• Activity
Upon reaching the line containing "קונטקט,ריקוד,תנועה,אקסטטיק,אקסטטיק דאנס, מסי", output that line and all remaining lines exactly, through the end of the entries, and output nothing before it.

• Provided data
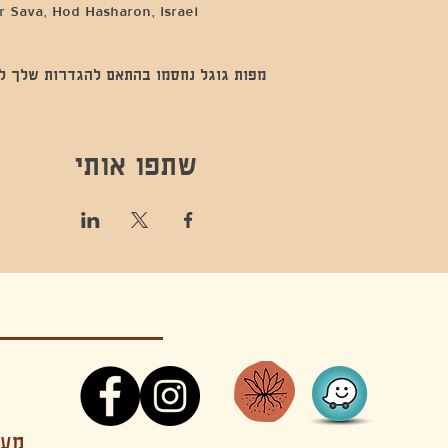
 Sava, Hod Hasharon, Israel
מפות גוגל נחסמו בהתאם להגדרות שלך לנתו
שתפו אותי
קונטקט,ריקוד,תנועה,אקסטטיק,אקסטטיק דאנס, מסי
מענה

• Reply to the exercise
קונטקט,ריקוד,תנועה,אקסטטיק,אקסטטיק דאנס, מסי
מענה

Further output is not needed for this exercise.